Which lines below include "removal"? Copy them all.

Stored data entries
-----

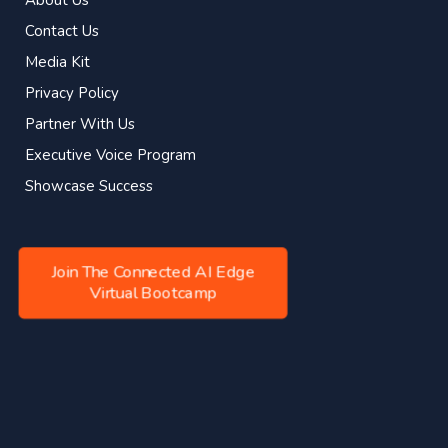
Contact Us
Media Kit
Privacy Policy
Partner With Us
Executive Voice Program
Showcase Success
Join The Connected AI Edge
Virtual Bootcamp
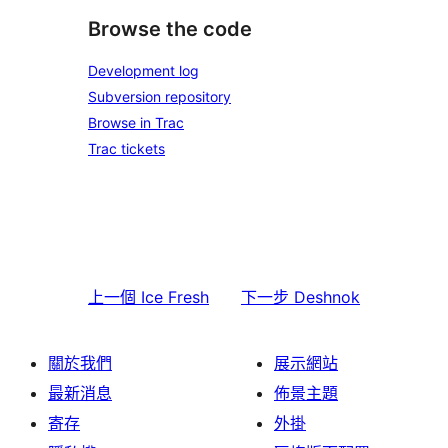
Browse the code
Development log
Subversion repository
Browse in Trac
Trac tickets
上一個
Ice Fresh
下一步
Deshnok
關於我們
展示網站
最新消息
佈景主題
寄存
外掛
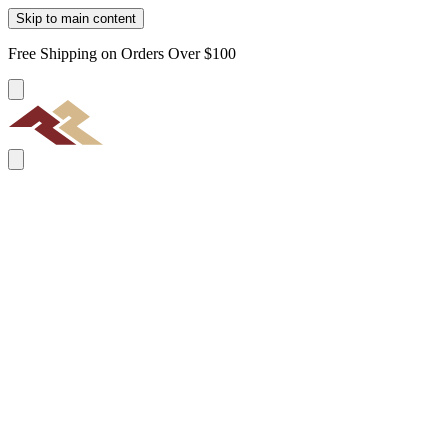
Skip to main content
Free Shipping on Orders Over $100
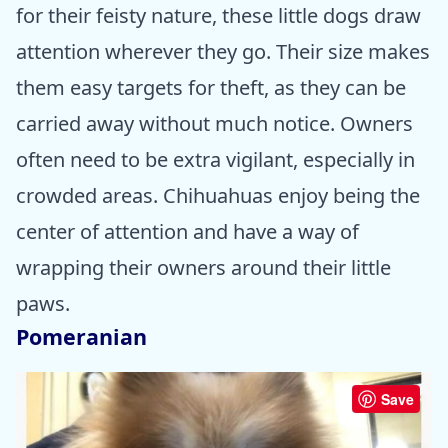
for their feisty nature, these little dogs draw
attention wherever they go. Their size makes
them easy targets for theft, as they can be
carried away without much notice. Owners
often need to be extra vigilant, especially in
crowded areas. Chihuahuas enjoy being the
center of attention and have a way of
wrapping their owners around their little
paws.
Pomeranian
Save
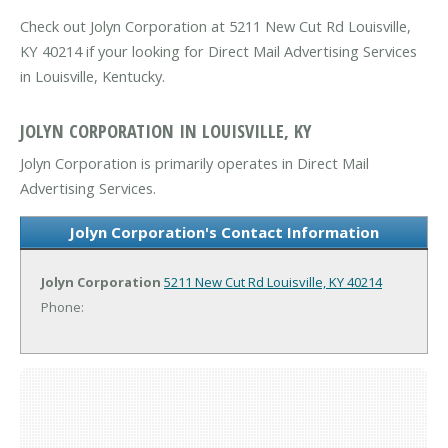
Check out Jolyn Corporation at 5211 New Cut Rd Louisville,
KY 40214 if your looking for Direct Mail Advertising Services
in Louisville, Kentucky.
JOLYN CORPORATION IN LOUISVILLE, KY
Jolyn Corporation is primarily operates in Direct Mail
Advertising Services.
Jolyn Corporation's Contact Information
Jolyn Corporation
5211 New Cut Rd
Louisville, KY 40214
Phone:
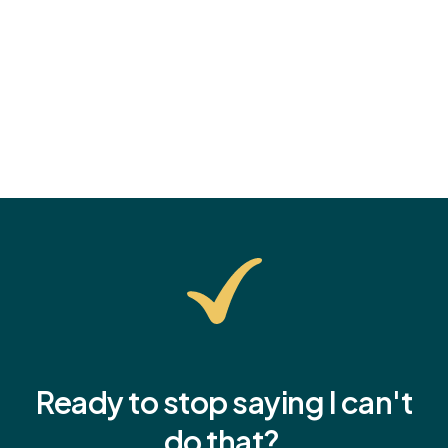
confidence.
Ready to stop saying I
can't
do that?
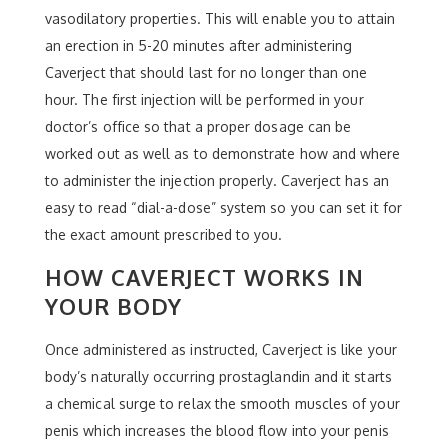
vasodilatory properties. This will enable you to attain
an erection in 5-20 minutes after administering
Caverject that should last for no longer than one
hour. The first injection will be performed in your
doctor’s office so that a proper dosage can be
worked out as well as to demonstrate how and where
to administer the injection properly. Caverject has an
easy to read “dial-a-dose” system so you can set it for
the exact amount prescribed to you.
HOW CAVERJECT WORKS IN
YOUR BODY
Once administered as instructed, Caverject is like your
body’s naturally occurring prostaglandin and it starts
a chemical surge to relax the smooth muscles of your
penis which increases the blood flow into your penis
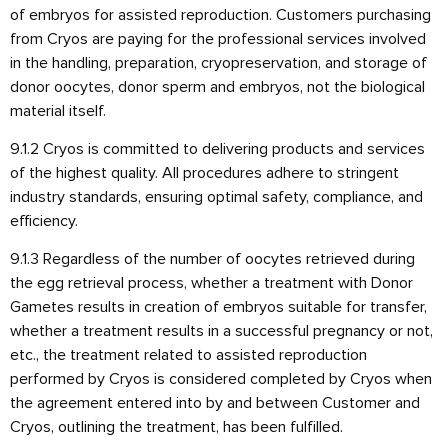
of embryos for assisted reproduction. Customers purchasing
from Cryos are paying for the professional services involved
in the handling, preparation, cryopreservation, and storage of
donor oocytes, donor sperm and embryos, not the biological
material itself.
9.1.2 Cryos is committed to delivering products and services
of the highest quality. All procedures adhere to stringent
industry standards, ensuring optimal safety, compliance, and
efficiency.
9.1.3 Regardless of the number of oocytes retrieved during
the egg retrieval process, whether a treatment with Donor
Gametes results in creation of embryos suitable for transfer,
whether a treatment results in a successful pregnancy or not,
etc., the treatment related to assisted reproduction
performed by Cryos is considered completed by Cryos when
the agreement entered into by and between Customer and
Cryos, outlining the treatment, has been fulfilled.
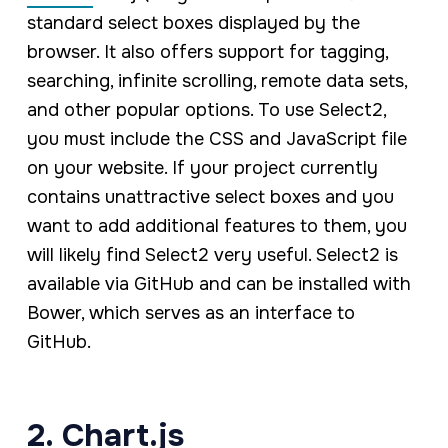
standard select boxes displayed by the
browser. It also offers support for tagging,
searching, infinite scrolling, remote data sets,
and other popular options. To use Select2,
you must include the CSS and JavaScript file
on your website. If your project currently
contains unattractive select boxes and you
want to add additional features to them, you
will likely find Select2 very useful. Select2 is
available via GitHub and can be installed with
Bower, which serves as an interface to
GitHub.
2. Chart.js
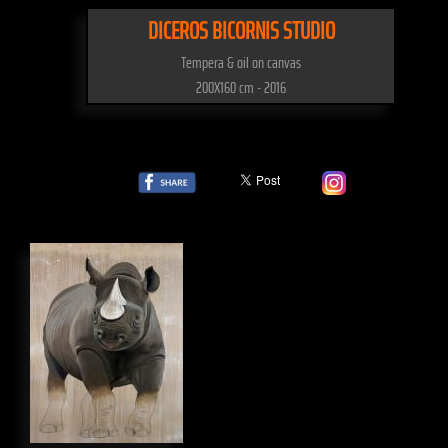
DICEROS BICORNIS STUDIO
Tempera & oil on canvas
200X160 cm - 2016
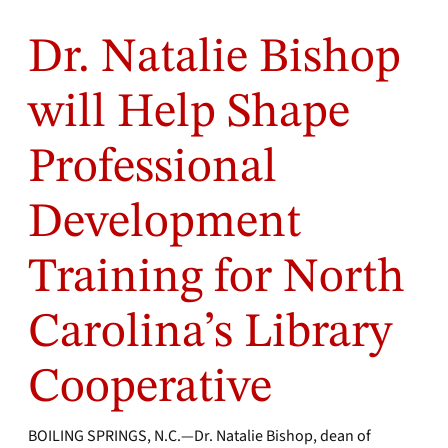
Dr. Natalie Bishop
will Help Shape
Professional
Development
Training for North
Carolina’s Library
Cooperative
BOILING SPRINGS, N.C.—Dr. Natalie Bishop, dean of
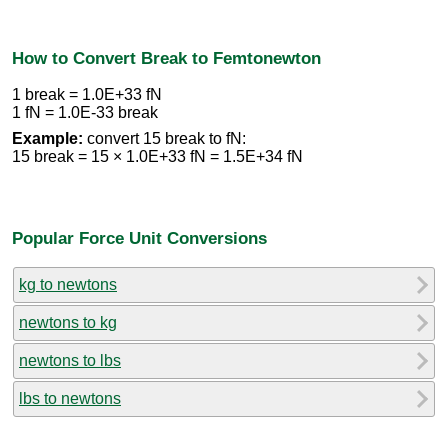
How to Convert Break to Femtonewton
1 break = 1.0E+33 fN
1 fN = 1.0E-33 break
Example:
convert 15 break to fN:
15 break = 15 × 1.0E+33 fN = 1.5E+34 fN
Popular Force Unit Conversions
kg to newtons
newtons to kg
newtons to lbs
lbs to newtons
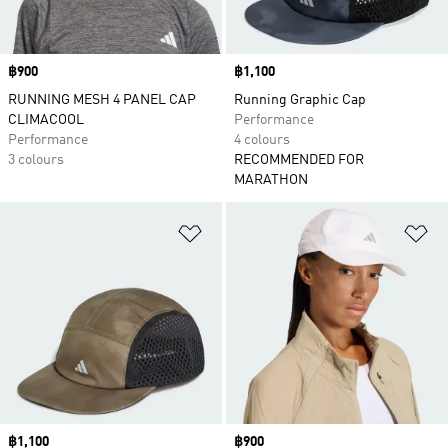
Price
฿900
Price
฿1,100
RUNNING MESH 4 PANEL CAP
Running Graphic Cap
CLIMACOOL
Performance
Performance
4 colours
3 colours
RECOMMENDED FOR
MARATHON
Add to Wishlist
Ad
Price
฿1,100
Price
฿900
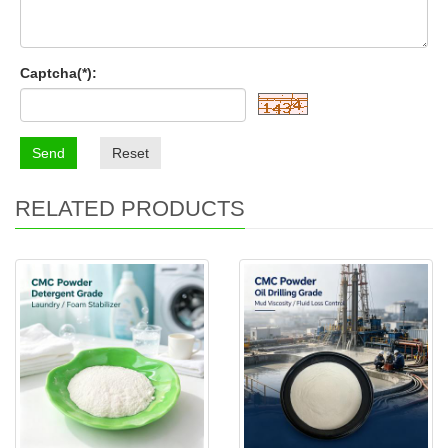
Captcha(*):
Send
Reset
RELATED PRODUCTS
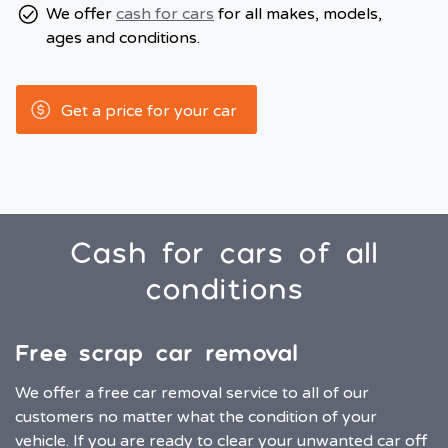
We offer
cash for cars
for all makes, models,
ages and conditions.
Get a price for your car
Cash for cars of all
conditions
Free scrap car removal
We offer a free car removal service to all of our
customers no matter what the condition of your
vehicle. If you are ready to clear your unwanted car off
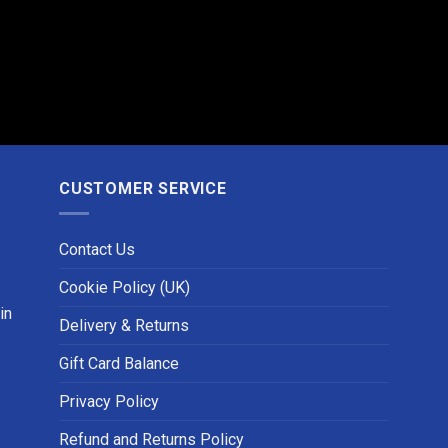
CUSTOMER SERVICE
Contact Us
Cookie Policy (UK)
in
Delivery & Returns
Gift Card Balance
Privacy Policy
Refund and Returns Policy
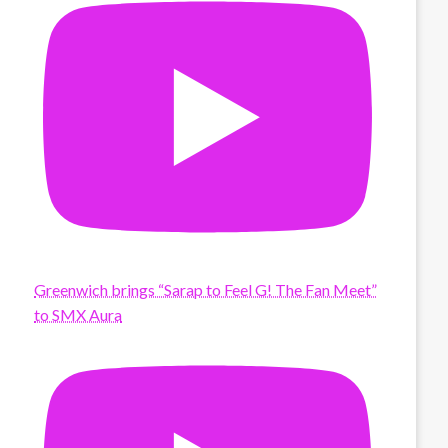
Greenwich brings “Sarap to Feel G! The Fan Meet”
to SMX Aura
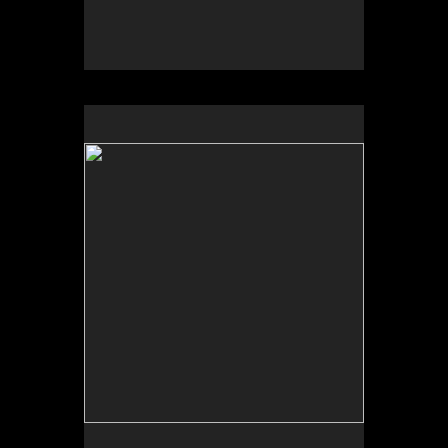
by Greg Thomas Moore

-----

* [Result of this exercise]:
Free scrap car removal
We offer a free car removal service to all of our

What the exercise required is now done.